Вы не поверите мне, но это сейчас неважно. Возьмите на
заметку: положите как ненужный хлам в самый дальний уголок памяти.
Возьмите на заметку - большего я не прошу.
Даже когда ваши
зрачки расширятся от негодования и нежелания принять мою сторону,
когда вы
увидите меня на скамье подсудимых, уже скоро, меня, измученного, исхудавшего, в
казенной рубахе, вспомните,
что сравнительно недавно пили со мной кофе в одной
из самых уютных центральных кофеен.
Не спешите судить меня, трижды проклятого и
дважды осужденного.
Возьмите на заметку и бегите что есть сил. Run, Forest, run. Это ваш единственный шанс выжить.
Over again.
Я начал убивать, пока остальные дети читали азбуку.
Совершенно случайно я убил соседского цыпленка, пытаясь научить его летать:
подбрасывал его, раскрывая крылья, выше и выше, пока он не склонил на бок
желтую голову.
Вскоре я забыл об этом и вспомнил только сейчас, в зале
суда, за несколько минут до оглашения приговора, когда вы, мой друг,
закрыли
глаза и напрягли скулы.
Чуть позже, чуть взрослее, когда я отказался стать рабом
чувства, столь обожаемого вами, я совершил второе безнаказанное
убийство.
В
столь юном возрасте, интуитивно, я бежал от постороннего желания сковать меня,
скрутить меня и использовать себе во благо.

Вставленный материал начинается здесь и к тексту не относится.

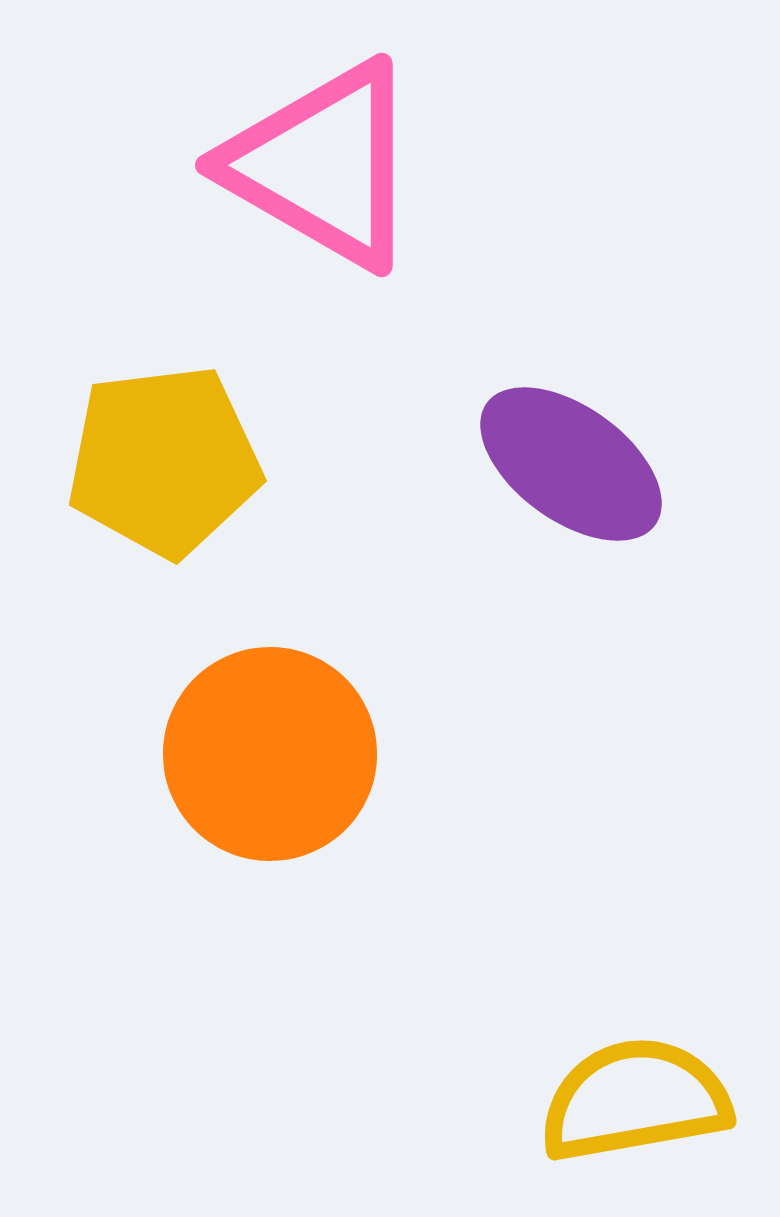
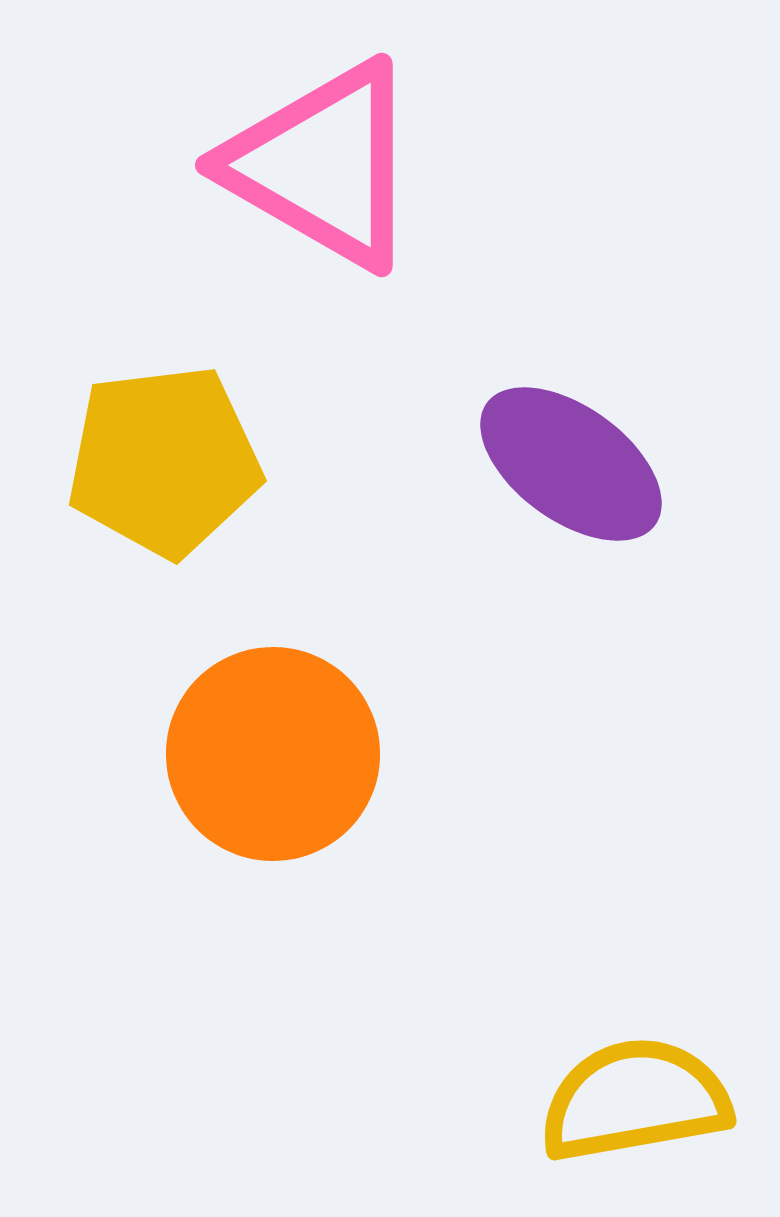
orange circle: moved 3 px right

Юная нимфа рыдала на коленях, но я
уходил, шаг за шагом, понимая, что стоит мне развернуться и моей свободе придет
конец.
Оборачиваясь, глядя на размазанную тушь и надрываемую всхлипами грудь, я
жалел, поверьте, безгранично жалел...
Слева от вас сидит женщина. Видите, друг мой? Она меня так и
не простила. Не удивительно.
Если хотите знать как хороша была моя рыдающая
подруга, ушедшая во цвете лет,
внимательно посмотрите в лицо этой женщины.
Представьте на секунду, что следы горя и возраста стерты -
и увидите то же
самое лицо в слезах.
Формально я был невиновен. As usual.
Сколько молоденьких
дурочек травятся снотворным или режут вены по-диагонали в этом возрасте.
И
только мать, такая же самка, обделенная властью над мужчиной, понимает, как я
жалел её дитя.
Публика в зале аплодирует, приговор вынесен и скоро меня
уведут. Что же вы молчите, друг мой?
Отчего не кричите троекратное 'Ура'? Не
хлопаете в ладоши. Я все еще не вижу слез счастья на вашем лице.
Тогда, именно тогда, я понял, что сожаление - худшее из зол.
И потом, все эти нищие, бездомные, убогие и просто несчастные...Я знал, что вы не
поймете.
Эта разновидность сочувствия никогда не будет вам доступна: когда вы
будете заливаться слезами при виде малолетнего
попрошайки и не сделаете ничего,
чтобы избавить его от мучений.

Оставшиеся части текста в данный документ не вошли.